強引上司にさらわれました
朝倉家のタイムスケジュール


お昼休みから戻るとすぐに、村瀬さんと野沢くんと私の三人で手分けして大学やエントリーした学生への案内、ホームページへの明記を済ませると、退勤時間の午後五時半はあっという間に訪れた。

部署のみんなに「お先に失礼します」と部屋を出ると、そのすぐあとから課長も出てきた。

課長の部屋にお世話になっていることは、ばれてはならない。
そんなことが公になったら、結婚式で新郎に逃げられた途端、別の男に乗り換えたのかと陰口を叩かれるに違いないから。
新郎が逃げたのは、そういう理由もあるからじゃないか、なんて痛くもない腹をさぐられるのがオチ。

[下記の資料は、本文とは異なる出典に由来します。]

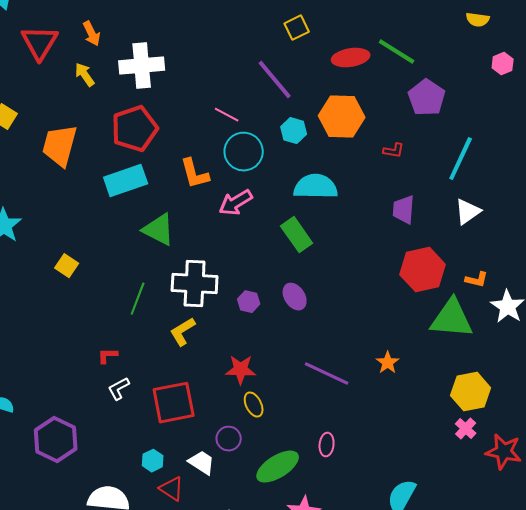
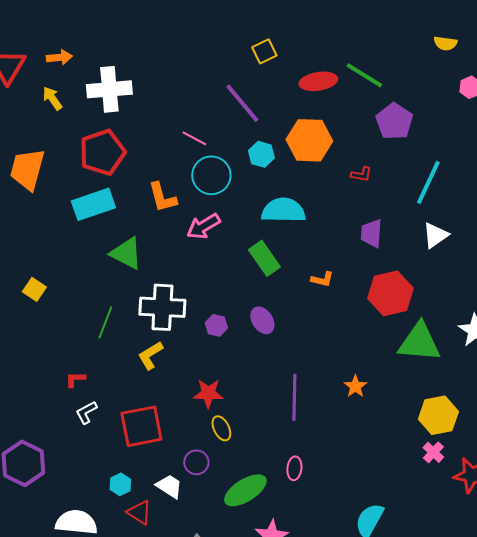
orange arrow: (92, 34) -> (59, 57), turned -70
orange L-shape: (477, 280) -> (322, 279), moved
purple line: (327, 374) -> (294, 397), turned 66

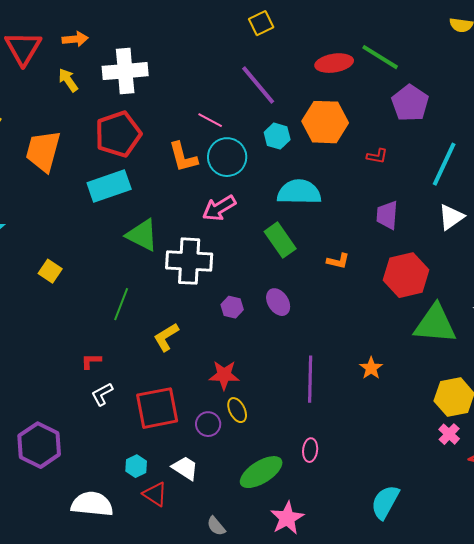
yellow square: (264, 51) -> (261, 23), moved
orange L-shape: (162, 197) -> (183, 157), moved
white cross: (162, 307) -> (189, 261), moved
purple circle: (196, 462) -> (208, 424), moved

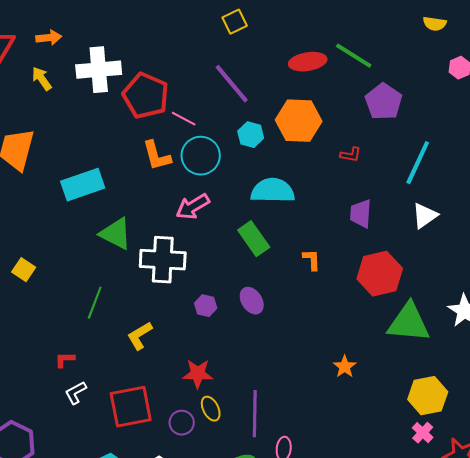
red pentagon: (118, 134) -> (146, 96), moved, turned -30
orange L-shape: (338, 261) -> (312, 260), turned -105
purple line: (310, 379) -> (255, 414), moved

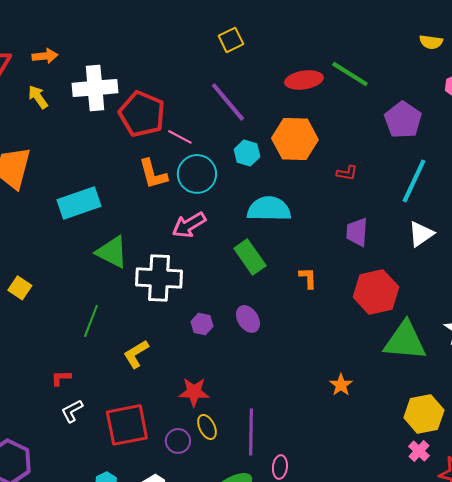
purple pentagon: (384, 102) -> (403, 120), moved

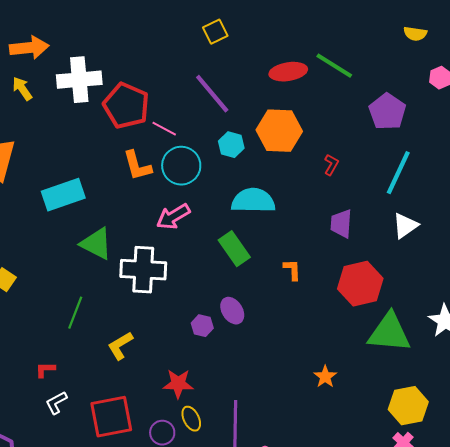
orange arrow: (45, 56) -> (29, 48), size x1.5
red L-shape: (347, 173) -> (331, 165), turned -70
purple hexagon: (202, 324) -> (202, 326), moved

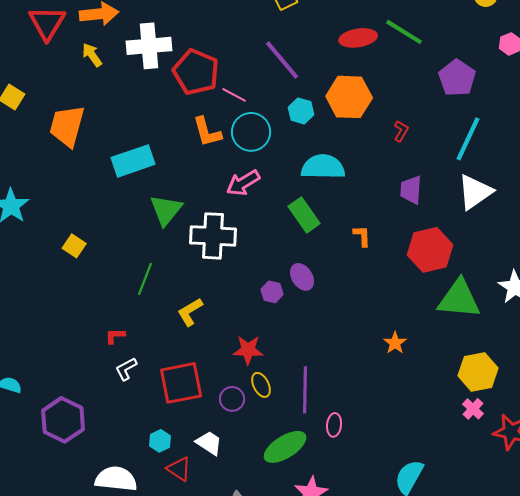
white triangle: (405, 226) -> (475, 192), size x1.4
green triangle: (96, 244) -> (166, 210), turned 42

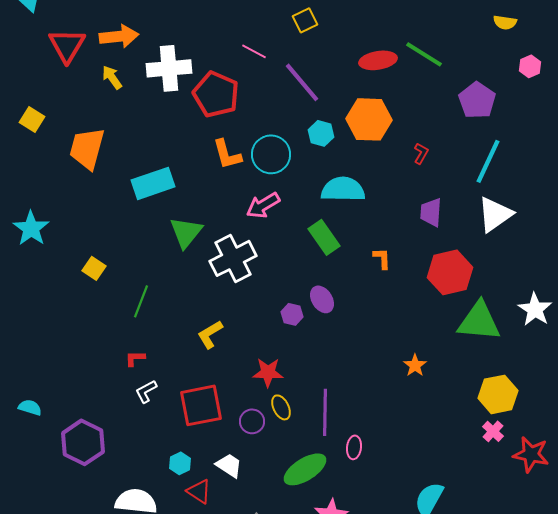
pink line: (234, 95) -> (254, 51), moved
white cross: (213, 236) -> (233, 258), turned -30
green line: (145, 279) -> (141, 301), moved

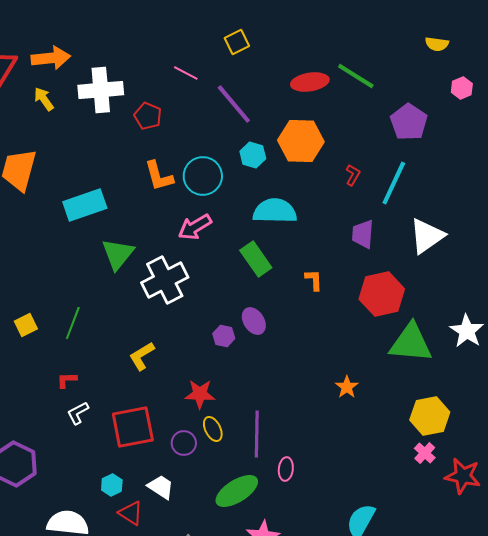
red pentagon: (216, 94) -> (148, 116), size x0.6
cyan line: (488, 161) -> (394, 183), moved
yellow square: (94, 268) -> (26, 325), moved, turned 30

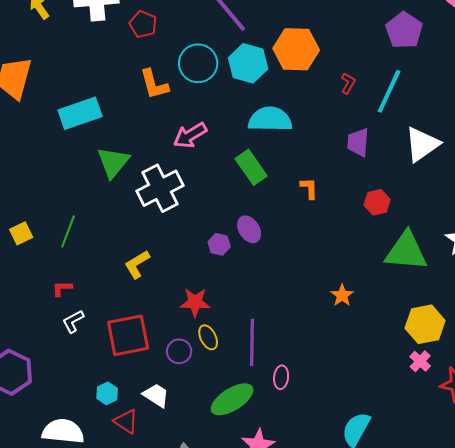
cyan hexagon: (253, 155) -> (248, 63), size x1.5
cyan circle: (203, 176) -> (198, 63), moved
red hexagon: (382, 294) -> (377, 202), size x0.6

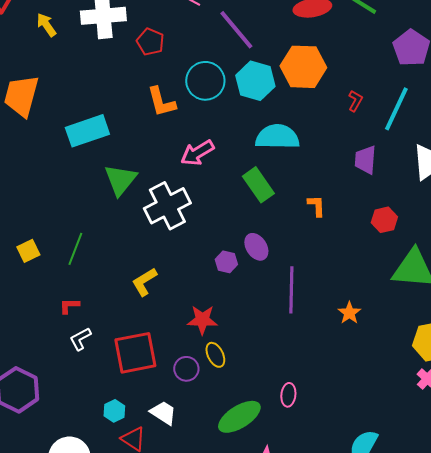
purple line: (252, 342) -> (291, 290), moved

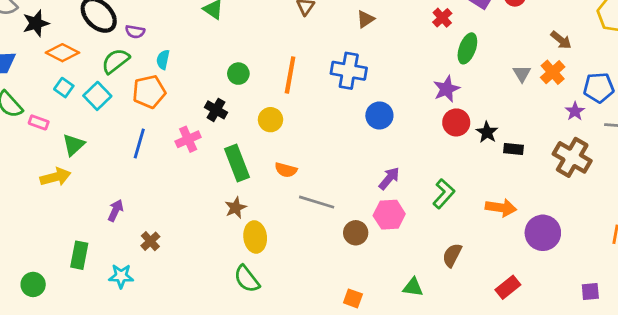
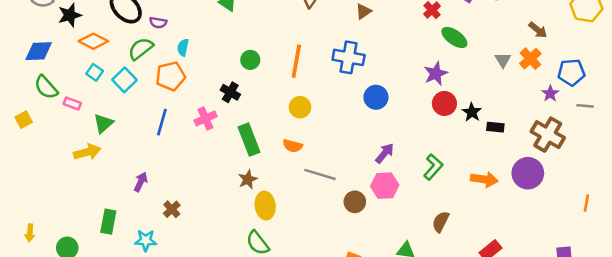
green ellipse: (467, 48) -> (454, 37), turned -75
yellow circle: (270, 120) -> (300, 107), moved
purple circle: (543, 233) -> (528, 173), moved

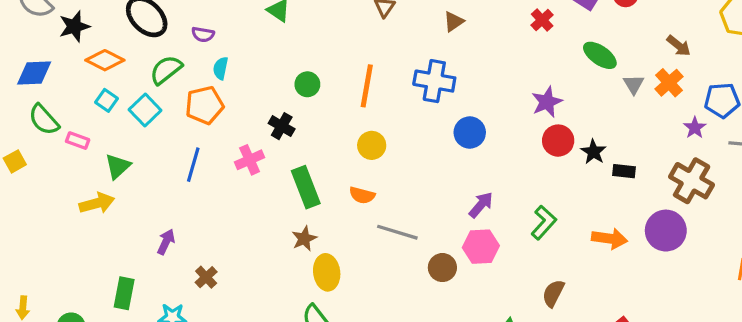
purple semicircle: (158, 23) -> (203, 34), moved
green ellipse: (454, 37) -> (600, 55), moved

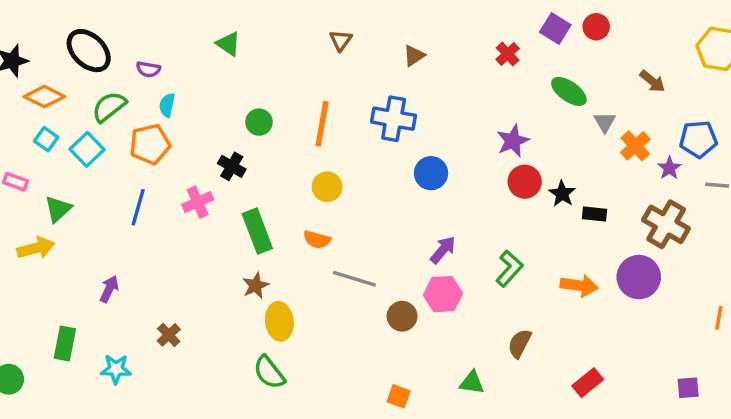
orange cross: (669, 83) -> (635, 146), moved
brown cross: (206, 277) -> (169, 335), moved

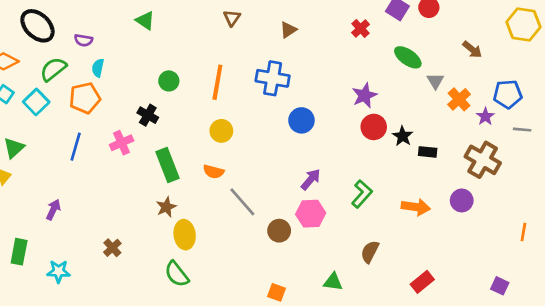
purple circle: (639, 277) -> (462, 200), size x0.7
gray line: (354, 279) -> (242, 202), turned 32
brown cross: (169, 335) -> (112, 248), moved
purple square: (688, 388) -> (500, 286), turned 30

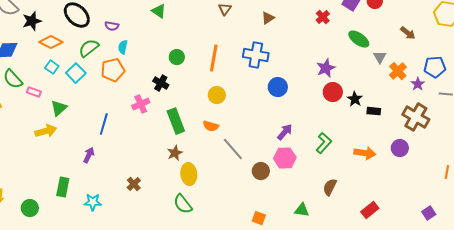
blue line: (76, 147) -> (104, 124), moved
purple square: (500, 286) -> (429, 213), turned 32

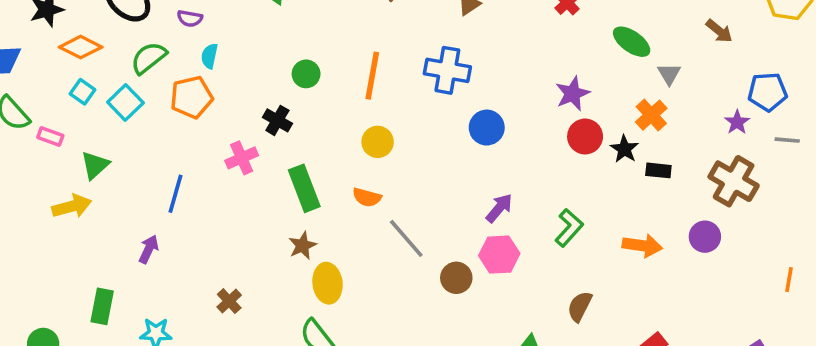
orange cross: (398, 71) -> (651, 115), moved

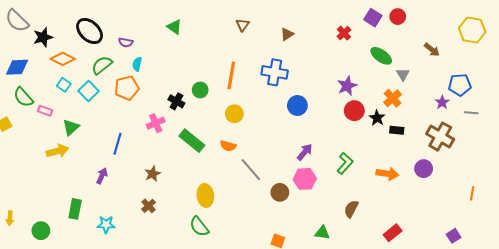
green circle: (306, 74) -> (200, 90), moved
green rectangle: (304, 188) -> (192, 141), turned -30
brown star: (302, 246) -> (153, 174), moved

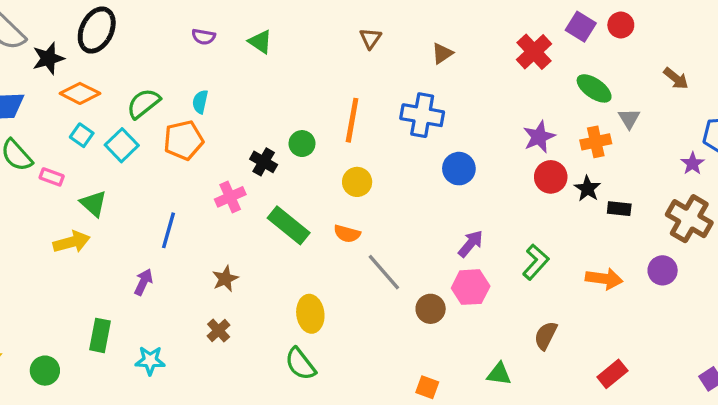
black ellipse: (90, 31) -> (97, 30), moved, turned 72
red cross: (344, 33) -> (534, 52), size x1.5
purple semicircle: (126, 42) -> (204, 37), moved
orange cross: (393, 98) -> (596, 142), moved, turned 30
green triangle: (71, 127) -> (93, 204), turned -36

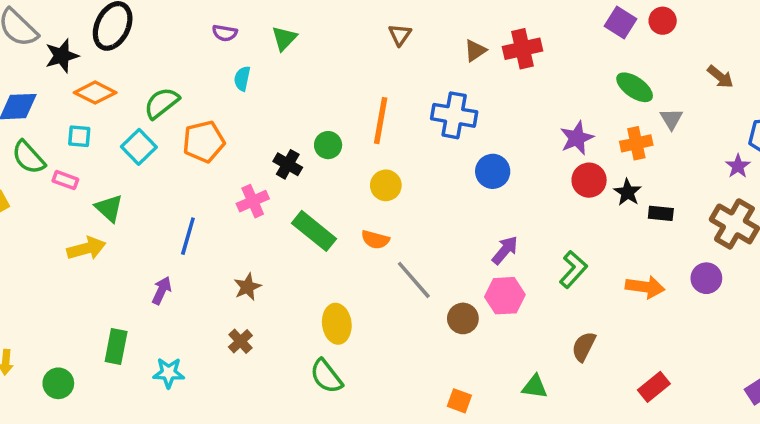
green triangle: (260, 42) -> (284, 38), turned 40
red cross: (534, 52) -> (522, 49), moved, turned 30
cyan semicircle: (200, 102) -> (242, 79), moved
cyan square: (82, 135) -> (79, 136), moved, turned -30

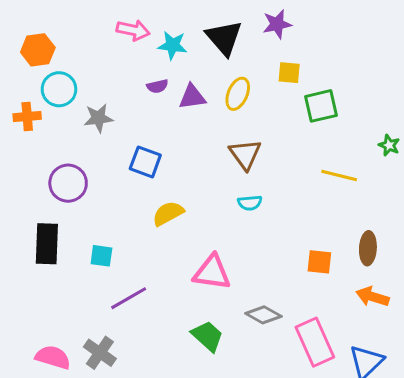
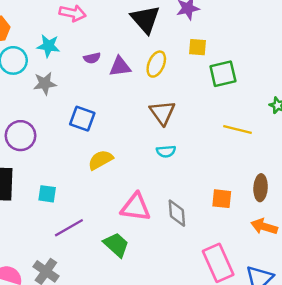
cyan star: (173, 45) -> (48, 46), moved
gray diamond: (263, 315) -> (177, 213), moved, turned 56
green trapezoid: (207, 336) -> (116, 245), moved

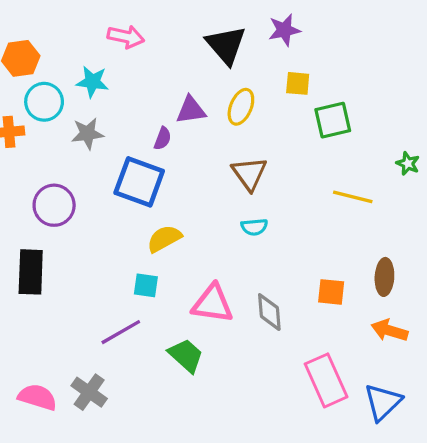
purple semicircle: (92, 58) -> (163, 138), moved, turned -56
blue square: (82, 119) -> (139, 182), size x1.4
cyan square: (47, 194) -> (146, 285), moved

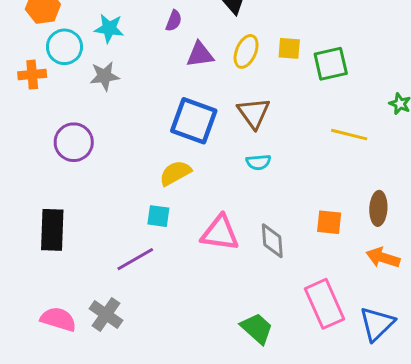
yellow square: (298, 83) -> (289, 48), moved
purple semicircle: (163, 138) -> (174, 21), moved
blue square: (139, 182) -> (194, 121), moved
black rectangle: (31, 272) -> (52, 230), moved
green trapezoid: (186, 355) -> (257, 328), moved

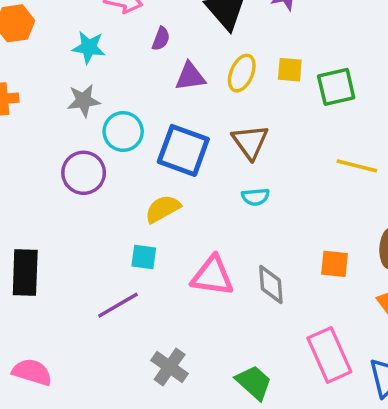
cyan circle: (64, 47) -> (123, 132), moved
purple circle: (74, 142) -> (84, 173), moved
gray cross: (106, 315) -> (170, 367), moved

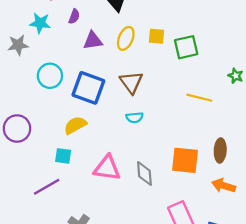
cyan star: (89, 47) -> (40, 23), moved
gray star: (84, 101) -> (18, 45), moved
purple circle: (84, 173) -> (17, 128), moved
orange square: (335, 264) -> (185, 160), size x1.5

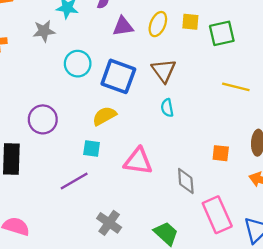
cyan semicircle: (135, 118) -> (167, 108), turned 84
orange square: (185, 160) -> (221, 153), size x0.6
gray diamond: (144, 174) -> (186, 181), moved

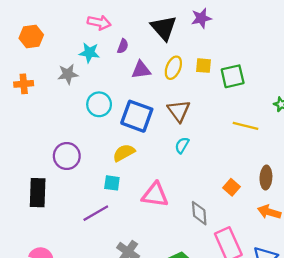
cyan semicircle: (167, 108) -> (182, 145), turned 42
orange square: (221, 153) -> (232, 187), turned 35

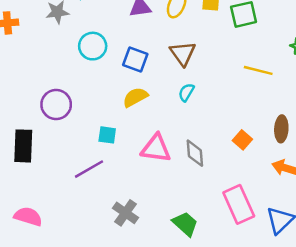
blue square: (137, 116) -> (135, 59), size x0.7
yellow semicircle: (124, 153) -> (135, 97), moved
gray diamond: (199, 213) -> (195, 153), moved

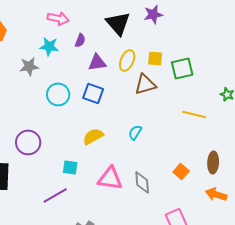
brown triangle: (183, 53) -> (145, 84), moved, turned 50
blue square: (135, 59) -> (93, 93), moved

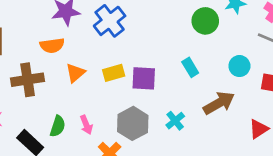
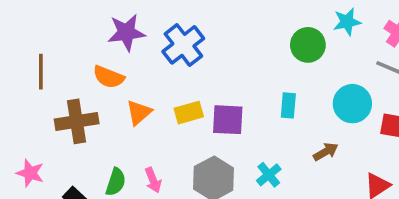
orange semicircle: (52, 46) -> (109, 77), turned 30
cyan circle: (239, 66) -> (352, 104), size x1.4
cyan rectangle: (190, 67) -> (288, 105), turned 36
brown arrow: (219, 103) -> (326, 152), size x0.6

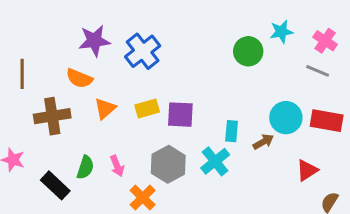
cyan circle: (352, 104) -> (286, 118), moved
cyan rectangle: (288, 105) -> (232, 131), moved
cyan cross: (269, 175) -> (215, 161), size x1.4

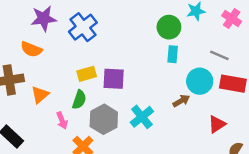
gray line: (318, 71) -> (219, 55), moved
orange triangle: (105, 109) -> (40, 95), moved
cyan rectangle: (232, 131) -> (173, 54), moved
green semicircle: (85, 167) -> (79, 100), moved

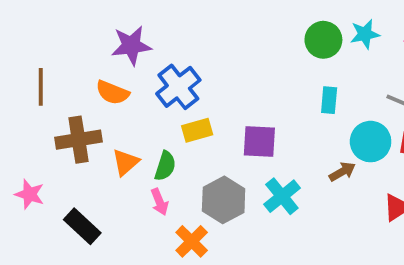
blue cross: (83, 27) -> (178, 87), moved
green circle: (169, 27) -> (323, 40), moved
purple square: (114, 79) -> (259, 142), moved
green semicircle: (79, 100) -> (165, 166), moved

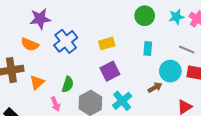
cyan star: (365, 34) -> (176, 17), moved
yellow rectangle: (197, 130) -> (107, 43), moved
purple square: (259, 142) -> (110, 71), turned -30
green semicircle: (165, 166) -> (68, 84), moved

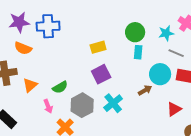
green circle: (145, 16) -> (135, 32), moved
cyan star: (176, 17) -> (166, 33), moved
purple star: (40, 19) -> (19, 22), moved
blue cross: (66, 41) -> (48, 26), moved, turned 35
green semicircle: (68, 84) -> (60, 87), turned 42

そしてなにより、その悪い噂に課長も引きずり込んでしまうのは絶対にいやなのだ。

ほかの人の目もあるので、課長のマンションの最寄駅まではある程度の距離を保って帰った。


「あらま、帰りまで一緒なの?」


マンションのエントランスで会った管理人さんに、こちらがドキッとする質問を浴びせられた。
おまけに、地下一階にある駐車場から課長が車を出してくると、「兄妹でお出掛け?」と、どこか怪しむような目を向ける。


「あ、はい、ちょっと……」


作り笑いを浮かべて返すと、「仲が良くていいわねぇ」と管理人さんは含ませたように笑った。